Fig. 2. Robust influence of task variables on brain activation during fear conditioning.

Maps show the influence of pre-task instructions about CS-US contingency (a), type of US (b), number of CS used in paradigm (i.e. multiple CS+ or CS- or single CS+ or CS-) (c), pairing rate (d), and potential US confounding in CS + > CS- contrast (e) on mean activation (left; mega-analysis linear mixed-effects models) and relation to predicted activation (right; normative model structure coefficients). For the mega-analysis, warm colours indicate positive correlations (i.e., higher variable values associated with greater activation), while cool colours indicate negative correlations (i.e., higher variable values associated with reduced activation).
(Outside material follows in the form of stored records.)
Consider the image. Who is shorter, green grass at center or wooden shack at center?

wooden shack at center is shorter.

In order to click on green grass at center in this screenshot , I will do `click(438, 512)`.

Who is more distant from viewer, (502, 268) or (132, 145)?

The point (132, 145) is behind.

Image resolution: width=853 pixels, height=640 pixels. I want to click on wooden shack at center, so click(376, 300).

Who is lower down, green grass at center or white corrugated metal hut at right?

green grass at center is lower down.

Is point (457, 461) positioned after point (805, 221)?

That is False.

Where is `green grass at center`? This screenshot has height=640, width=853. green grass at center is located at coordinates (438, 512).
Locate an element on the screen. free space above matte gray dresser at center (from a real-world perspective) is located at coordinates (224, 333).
For normative modeling, structure coefficient maps show the correlation coefficients (rho) thresholded by their respective coefficients of determination (rho2  >  0.3) of selected task variables. This can be interpreted as showing how predicted activation to the CS + > CS- contrast relates to the task variables included in the building of the normative models. Positive correlations (warm colours) indicate greater activation for higher values of the input variable and negative correlations (cool colours) greater activation for lower values of the input variable (note that some variables are dummy coded, e.g., pre-task instructions, type of US). CS Conditioned Stimulus; US Unconditioned Stimulus. For Pairing Rate (RR) in linear mixed-effects models, the figure shows significant results in the ANOVA comparing four categories (RR30, RR50, RR62, RR100). For the results of post-hoc tests, see Supplementary Figs. S6 and S7. Source data are provided as a Source Data file.

Fig. 3. Differences between individuals with anxiety-related and depressive disorders and healthy controls in human fear conditioning.
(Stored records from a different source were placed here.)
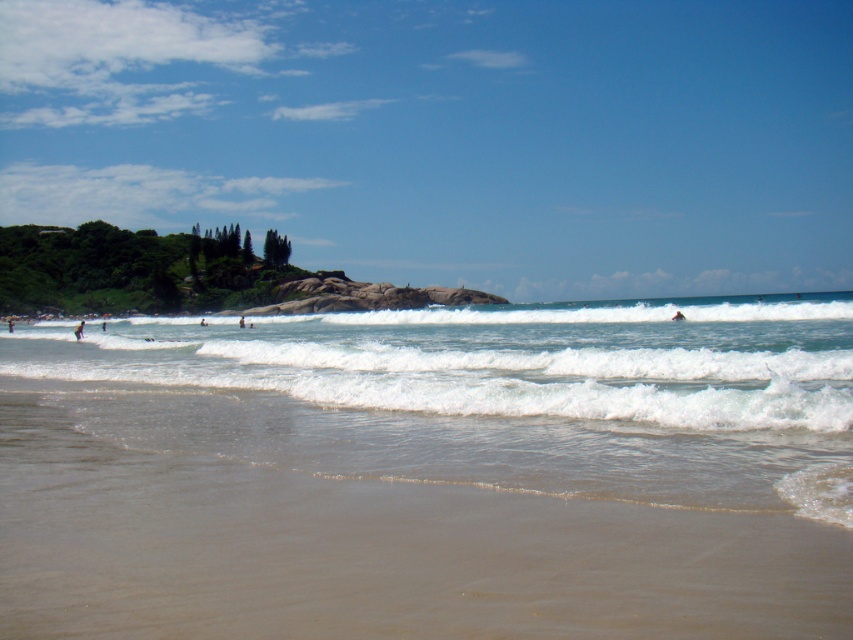 Question: Which object appears farthest from the camera in this image?

Choices:
 (A) blue fabric surfboard at right
 (B) brown sandy beach at lower center
 (C) white surfboard at center

Answer: (C)

Question: Can you confirm if clear blue water at center is smaller than dark blue skin at lower left?

Choices:
 (A) yes
 (B) no

Answer: (B)

Question: Does clear blue water at center have a lesser width compared to dark brown surfboard at left?

Choices:
 (A) yes
 (B) no

Answer: (B)

Question: Among these objects, which one is nearest to the camera?

Choices:
 (A) dark brown surfboard at left
 (B) dark blue skin at lower left
 (C) brown sandy beach at lower center

Answer: (C)

Question: Which object is farther from the camera taking this photo?

Choices:
 (A) dark brown surfboard at left
 (B) brown sandy beach at lower center
 (C) blue fabric surfboard at right
 (D) dark blue skin at lower left

Answer: (A)

Question: Can you confirm if transparent blue sky at upper center is thinner than blue fabric surfboard at right?

Choices:
 (A) no
 (B) yes

Answer: (A)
Regions wherein individuals with anxiety-related and depressive disorders (n = 311) showed significantly increased functional activation to the CS+ versus CS − , as compared to healthy controls (a). Normative probability maps illustrate the percentage of participants in the sample (test controls – top; individuals with anxiety-related and depressive disorders – bottom) who had positive (hot colours – right) or negative deviations (cool colours – left) > ±2.6 within each voxel (b). Box plots show the distribution of the total number of large deviations (> ±2.6) per group. The centre line indicates the median; box bounds represent the 25 and 75th percentiles (interquartile range, IQR); whiskers extend to the smallest and largest values within 1.5 × IQR from the lower and upper quartiles. Sample sizes: control group n = 646; PTSD n = 55; OCD n = 68; GAD n = 48; SAD n = 31; total clinical group n = 202 (c). Normative probability maps illustrate the percentage of each clinical group who had positive (hot colours – right) or negative deviations (cool colours – left) > ±2.6 within each voxel (d). Confusion matrix for multi-class support vector machine differentiating patterns of deviations among clinical groups (e). ARDD anxiety-related and depressive disorders, GAD Generalised Anxiety Disorder, OCD Obsessive Compulsive Disorder, PTSD Post-traumatic Stress Disorder, SAD Social Anxiety Disorder. * = p < 0.05, ** = p < 0.01, *** = p < 0.0001. Kruskal–Wallis H-tests were used to test for main group effects (cases vs controls), with follow-up Mann–Whitney U tests false discovery rate (FDR) corrected at α = 0.05. Source data are provided as a Source Data file.